This doesn't have anything to do with the rest of what this blog has been about, so I'll keep it brief:
The Washington Post is reporting that David Foster Wallace hanged himself on Friday.
My best friends and I discovered DFW when we were in college, just before he published Infinite Jest. I lugged the book around on a 6-week trip through Europe after I graduated, and there were actually times where I stayed on the train past my stop and ended up in random cities I hadn't planned on because I was so engrossed in it. His writing put two opposing forces on me in my nascent career as a writer: It inspired me more than ever to keep writing, and at the same time made me feel like my writing would never be adequate in comparison.

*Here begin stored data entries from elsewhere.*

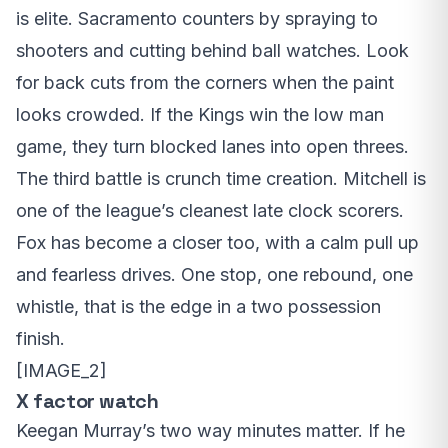
is elite. Sacramento counters by spraying to
shooters and cutting behind ball watches. Look
for back cuts from the corners when the paint
looks crowded. If the Kings win the low man
game, they turn blocked lanes into open threes.
The third battle is crunch time creation. Mitchell is
one of the league’s cleanest late clock scorers.
Fox has become a closer too, with a calm pull up
and fearless drives. One stop, one rebound, one
whistle, that is the edge in a two possession
finish.
[IMAGE_2]
X factor watch
Keegan Murray’s two way minutes matter. If he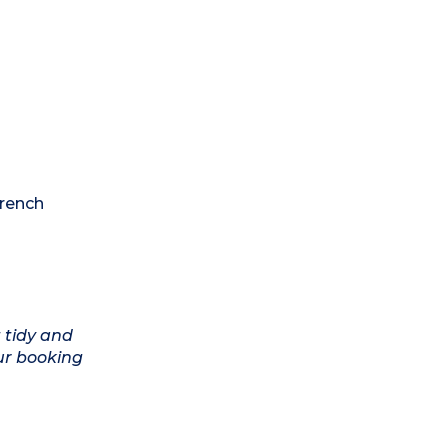
French
 tidy and
ur booking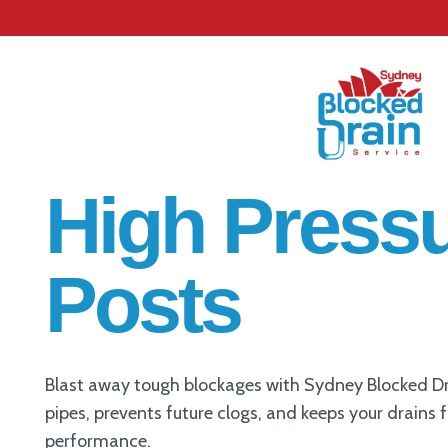
High Pressu
Posts
Blast away tough blockages with Sydney Blocked Dra
pipes, prevents future clogs, and keeps your drains 
performance.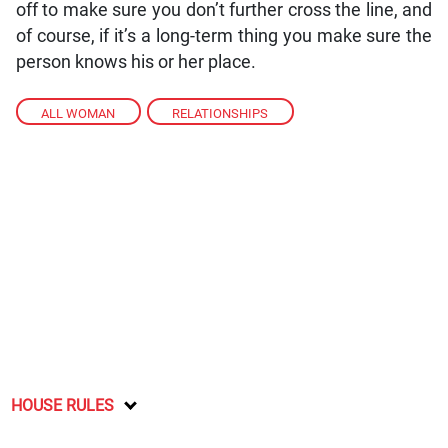
off to make sure you don’t further cross the line, and
of course, if it’s a long-term thing you make sure the
person knows his or her place.
ALL WOMAN
,
RELATIONSHIPS
HOUSE RULES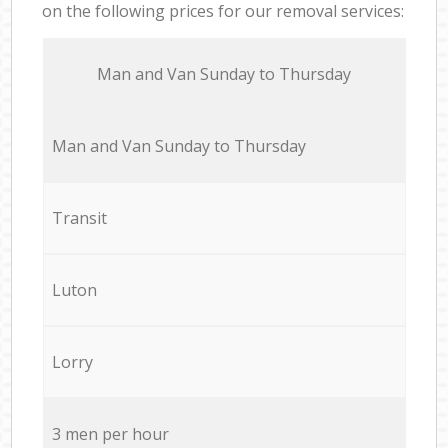
on the following prices for our removal services:
Мan аnd Van Sunday to Thursday
Мan аnd Van Sunday to Thursday
Transit
Luton
Lorry
3 men per hour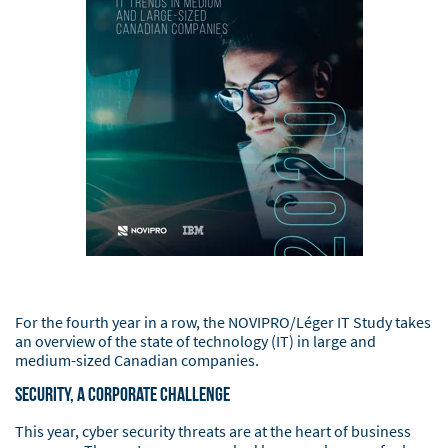
For the fourth year in a row, the NOVIPRO/Léger IT Study takes
an overview of the state of technology (IT) in large and
medium-sized Canadian companies.
Security, a corporate challenge
This year, cyber security threats are at the heart of business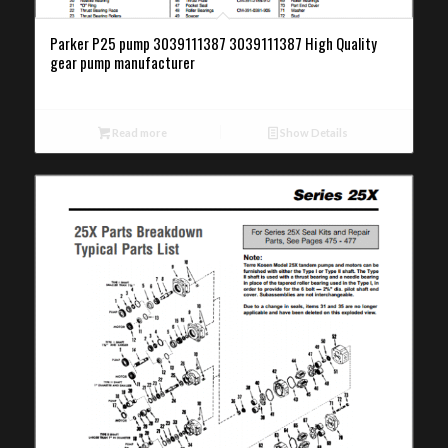
Parker P25 pump 3039111387 3039111387 High Quality
gear pump manufacturer
Read more
Show Details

Over the years I obsessively read everything he ever published: Fiction, non-fiction, magazine journalism, essays, anything I could find. He was one of my all-time favorites, and he will be missed. Can we at least hope he left a trove of work for us yet to discover?
Please join me in celebrating his life by going out to your local independent bookstore, buying one (or all) of his books, and spending some serious time devouring his work. (If you insist on shopping online instead of at your favorite local indie bookstore, consider buying online from my favorite local indie bookstore).
– Colin Bane


Salon.com
Comments
I read a review of Infinite Jest in the 90's.......I am picking it up this week to continue where I left off.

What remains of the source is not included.